### TASK TO COMPLETE
Reproduced exactly, the lines from the start of the material through the line containing "которая демонстрирует или делает" should be the whole answer, with pictures excluded.

### PROVIDED ENTRIES
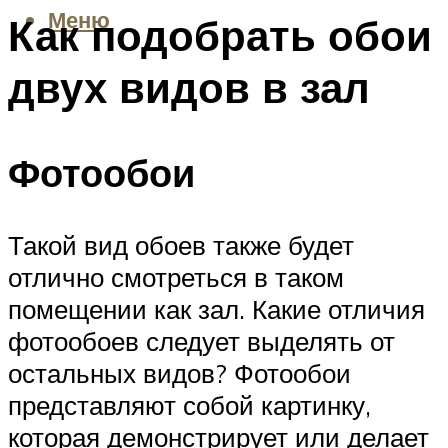
Меню
Как подобрать обои
двух видов в зал
Фотообои
Такой вид обоев также будет
отлично смотреться в таком
помещении как зал. Какие отличия
фотообоев следует выделять от
остальных видов? Фотообои
представляют собой картинку,
которая демонстрирует или делает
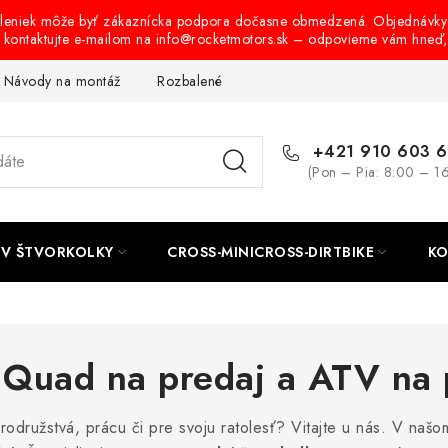
oleniek môže byť zákaznícka podpora dočasne obmedzená. Objednávky
s kontaktujte e-mailom na info@rocketmotors.sk – odpovieme vám hneď
Návody na montáž
Rozbalené, zánovné a použité produkty
B
+421 910 603 
(Pon – Pia: 8:00 – 1
TV ŠTVORKOLKY
CROSS-MINICROSS-DIRTBIKE
KO
, Quad na predaj a ATV na 
odružstvá, prácu či pre svoju ratolesť? Vitajte u nás. V naš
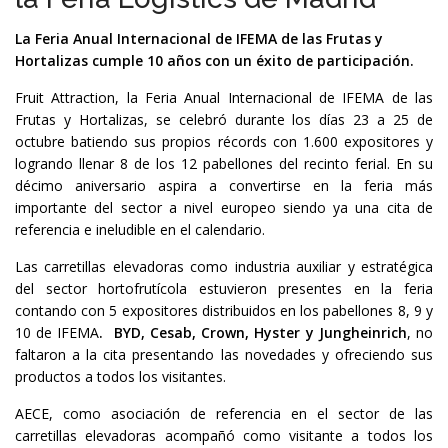
La Feria Anual Internacional de IFEMA de las Frutas y
Hortalizas cumple 10 años con un éxito de participación.
Fruit Attraction, la Feria Anual Internacional de IFEMA de las
Frutas y Hortalizas, se celebró durante los días 23 a 25 de
octubre batiendo sus propios récords con 1.600 expositores y
logrando llenar 8 de los 12 pabellones del recinto ferial. En su
décimo aniversario aspira a convertirse en la feria más
importante del sector a nivel europeo siendo ya una cita de
referencia e ineludible en el calendario.
Las carretillas elevadoras como industria auxiliar y estratégica
del sector hortofrutícola estuvieron presentes en la feria
contando con 5 expositores distribuidos en los pabellones 8, 9 y
10 de IFEMA
.
BYD, Cesab, Crown, Hyster y Jungheinrich
, no
faltaron a la cita presentando las novedades y ofreciendo sus
productos a todos los visitantes.
AECE, como asociación de referencia en el sector de las
carretillas elevadoras acompañó como visitante a todos los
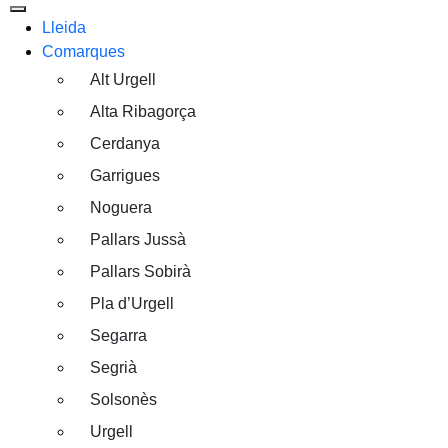
Lleida
Comarques
Alt Urgell
Alta Ribagorça
Cerdanya
Garrigues
Noguera
Pallars Jussà
Pallars Sobirà
Pla d’Urgell
Segarra
Segrià
Solsonès
Urgell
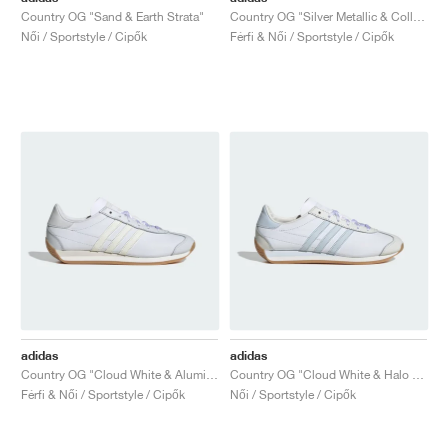
Country OG "Sand & Earth Strata"
Country OG "Silver Metallic & Collegiate Green"
Női / Sportstyle / Cipők
Férfi & Női / Sportstyle / Cipők
adidas
adidas
Country OG "Cloud White & Alumina"
Country OG "Cloud White & Halo Blue"
Férfi & Női / Sportstyle / Cipők
Női / Sportstyle / Cipők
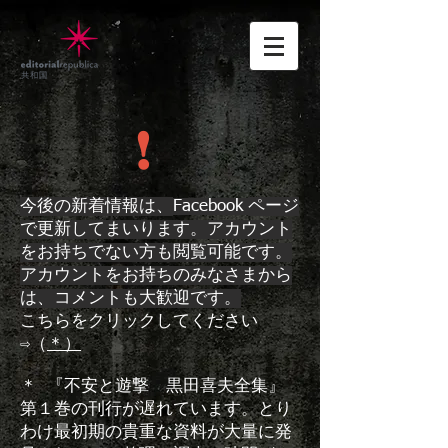
!
今後の新着情報は、
ページ
Facebook
で更新してまいります。アカウント
をお持ちでない方も閲覧可能です。
アカウントをお持ちのみなさまから
は、コメントも大歓迎です。
こちらをクリックしてください
⇨（
＊）
＊ 『不安と遊撃 黒田喜夫全集』
第１巻の刊行が遅れています。とり
わけ最初期の貴重な資料が大量に発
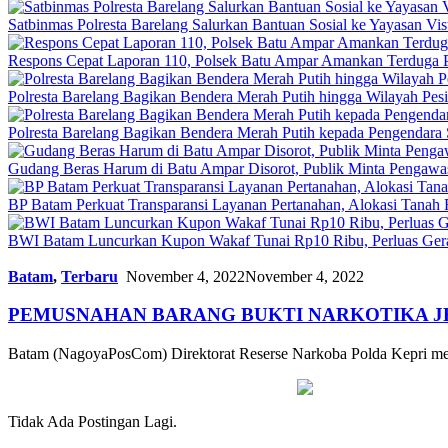
Satbinmas Polresta Barelang Salurkan Bantuan Sosial ke Yayasan Vis
Respons Cepat Laporan 110, Polsek Batu Ampar Amankan Terduga P
Polresta Barelang Bagikan Bendera Merah Putih hingga Wilayah Pe
Polresta Barelang Bagikan Bendera Merah Putih kepada Pengendar
Gudang Beras Harum di Batu Ampar Disorot, Publik Minta Pengawasa
BP Batam Perkuat Transparansi Layanan Pertanahan, Alokasi Tanah
BWI Batam Luncurkan Kupon Wakaf Tunai Rp10 Ribu, Perluas Gera
Batam
,
Terbaru
November 4, 2022
November 4, 2022
PEMUSNAHAN BARANG BUKTI NARKOTIKA JE
Batam (NagoyaPosCom) Direktorat Reserse Narkoba Polda Kepri me
Tidak Ada Postingan Lagi.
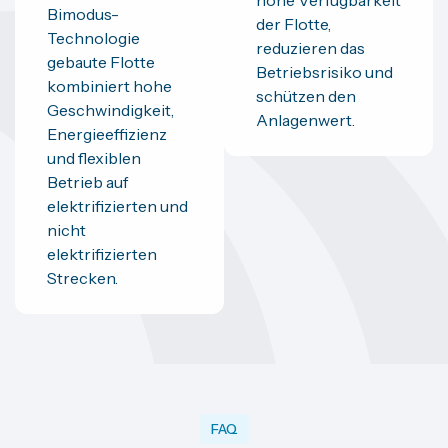
hohe Verfügbarkeit
Bimodus-
der Flotte,
Technologie
reduzieren das
gebaute Flotte
Betriebsrisiko und
kombiniert hohe
schützen den
Geschwindigkeit,
Anlagenwert.
Energieeffizienz
und flexiblen
Betrieb auf
elektrifizierten und
nicht
elektrifizierten
Strecken.
FAQ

### TASK OUTPUT
Меню
Как подобрать обои
двух видов в зал
Фотообои
Такой вид обоев также будет
отлично смотреться в таком
помещении как зал. Какие отличия
фотообоев следует выделять от
остальных видов? Фотообои
представляют собой картинку,
которая демонстрирует или делает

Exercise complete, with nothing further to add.